After saving the kid from falling down a well, Violet takes the kid (whose name, incidentally, is Six, but who never once shouts, "I'm a boy, not a number!") on a quick attempt at a raid on the enemy headquarters, followed by a trip to the playground, where the boy promptly drops dead, and the bad guys come along and kill Violet.
But wait -- there's more. Brilliant Vampire Scientist saves her (because he loves her! Awwww!), and naturally, she gets despondent and thinks about killing herself (a state she shares with the audience by this point). But a phone call from Brilliant Vampire Scientist reveals that he's discovered that the boy's blood is really a pathogen that will kill humans, not vamps. And they put it in a boy instead of a vial because, well, um, we never actually get anything resembling a good explanation for that one. Just some bullshit about the pathogen needing a host (unlike, say, every other virus ever).
So, naturally, Violet attacks the Impenetrable Headquarters Building and shoots and slices her way through every single guard in the building, shooting up an entire library in the process (the books are the only characters in the movie worth mourning, incidentally). Eventually she gets to the operating theatre, where Big Bad Scientist was just about to cut open his clone. After a brief sword fight, Big Bad Scientist cuts the lights, only to reveal that *gasp* he was a vampire all along! And unlike Violet, he can see in the dark! But wait! Violet's got, um, some lighter fluid, or maybe a trick sword, but somehow, she manages to light her sword on fire. Which is a good thing, as we can now attempt to follow the action. She very quickly slices and dices Big Bad Scientist after lighting him on fire, so we see his flaming body fall in half, in an f/x shot that must have strained the poor Amiga Video Toaster used for the f/x here to its limits.
We end with Violet picking up Six's body, and reviving him because it turns out that when he died, Violet shed a vampire tear on him, and naturally (even though it's been established that vamps don't come back from the dead, and that vampirism is a virus that only affects living beings), he's now a vampire too! Yay! Happy endings for everyone (other than the thousands of people chopped and shot).

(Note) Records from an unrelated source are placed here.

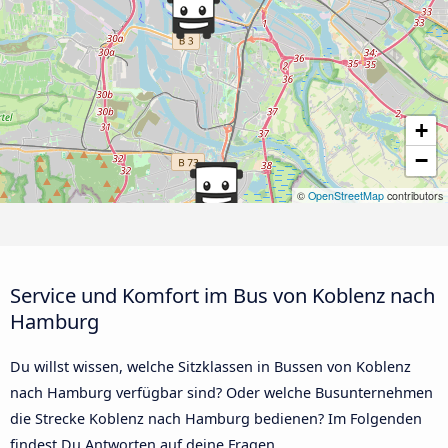
+
−
©
OpenStreetMap
contributors
Service und Komfort im Bus von Koblenz nach
Hamburg
Du willst wissen, welche Sitzklassen in Bussen von Koblenz
nach Hamburg verfügbar sind? Oder welche Busunternehmen
die Strecke Koblenz nach Hamburg bedienen? Im Folgenden
findest Du Antworten auf deine Fragen.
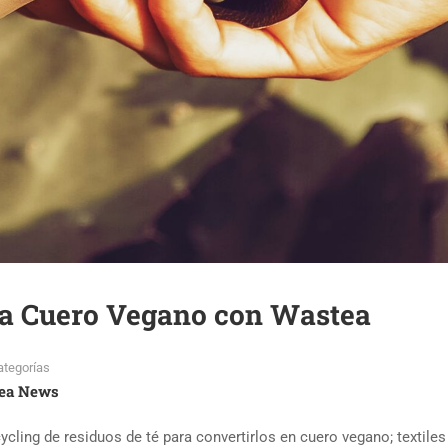
a a Cuero Vegano con Wastea
ategorías
ea News
cling de residuos de té para convertirlos en cuero vegano; textiles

If this sounds like a sucktastic movie, you don't realize just how bad the fight scenes were. I've seen junior high versions of Romeo and Juliet with more believable sword-fights, and the gun battles are just plain nonsensical. Of course, as with any action movie from the last six years, we get tons of pointless slow-mo and bullet-time. Throw in a script without a single good line of dialogue, and a cast that couldn't get cast in dinner theatre in South Florida (Milla aside, and let's face it -- she doesn't get cast for her ability to deliver lines), and you've got a movie that's already a frontrunner for Worst Film of 2006.